- [TASK TO CARRY OUT]
Find the line that contains "LinkedIn (42, 2257)"; then retype it and each line after it, exactly, through the final line of the data below.

Records from a data source
===============

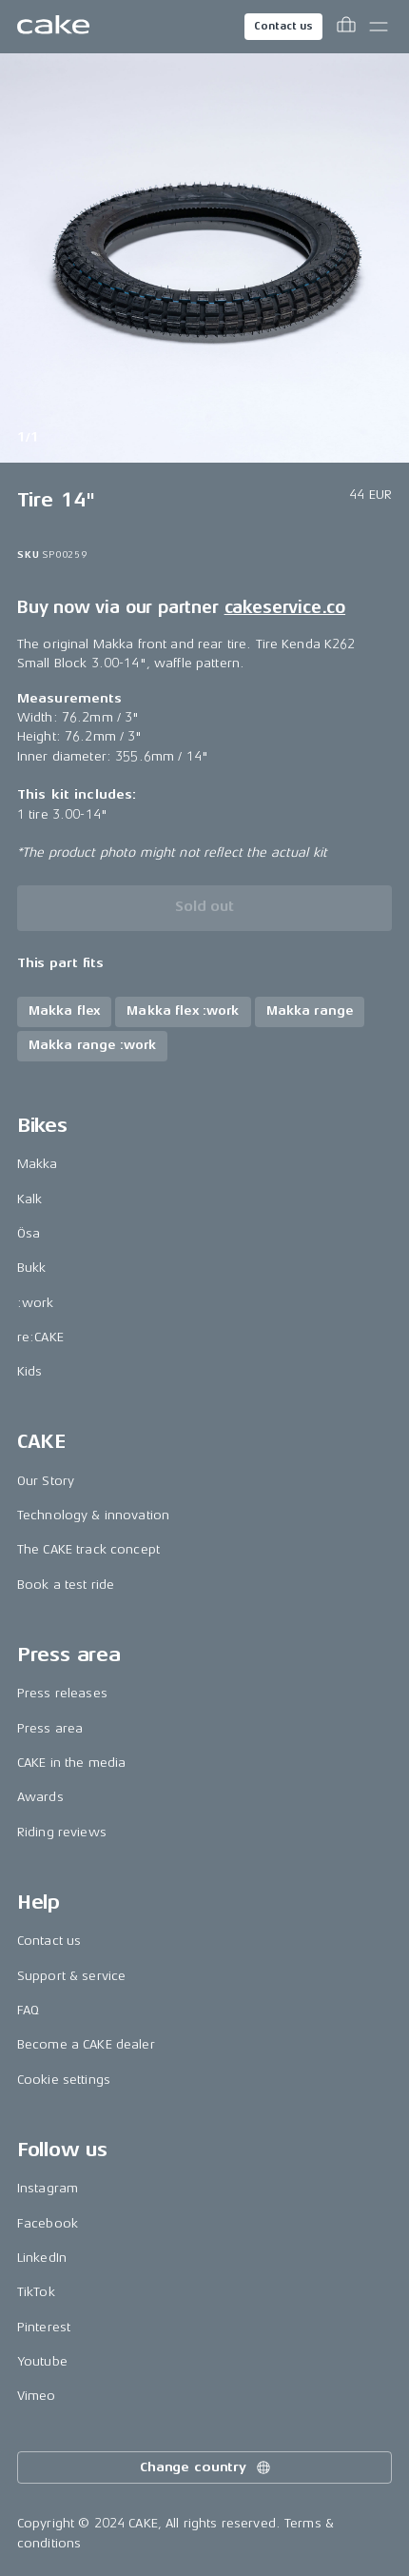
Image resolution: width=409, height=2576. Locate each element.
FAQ (28, 2010)
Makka (37, 1164)
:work (35, 1303)
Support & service (71, 1976)
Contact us (283, 26)
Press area (50, 1728)
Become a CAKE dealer (86, 2044)
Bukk (32, 1267)
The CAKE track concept (88, 1549)
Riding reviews (62, 1832)
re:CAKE (40, 1337)
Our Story (45, 1481)
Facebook (47, 2223)
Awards (40, 1797)
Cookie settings (63, 2079)
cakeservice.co (284, 607)
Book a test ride (65, 1584)
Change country (206, 2467)
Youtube (42, 2361)
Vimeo (36, 2395)
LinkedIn (42, 2257)
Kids (30, 1371)
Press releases (62, 1693)
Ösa (28, 1233)
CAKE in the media (71, 1762)
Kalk (30, 1199)
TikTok (36, 2292)
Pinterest (43, 2327)
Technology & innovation (93, 1515)
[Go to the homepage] (53, 26)
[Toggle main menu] (378, 26)
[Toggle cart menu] (346, 26)
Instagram (47, 2188)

===============

- [ANSWER BELOW]
LinkedIn (42, 2257)
Kids (30, 1371)
Press releases (62, 1693)
Ösa (28, 1233)
CAKE in the media (71, 1762)
Kalk (30, 1199)
TikTok (36, 2292)
Pinterest (43, 2327)
Technology & innovation (93, 1515)
[Go to the homepage] (53, 26)
[Toggle main menu] (378, 26)
[Toggle cart menu] (346, 26)
Instagram (47, 2188)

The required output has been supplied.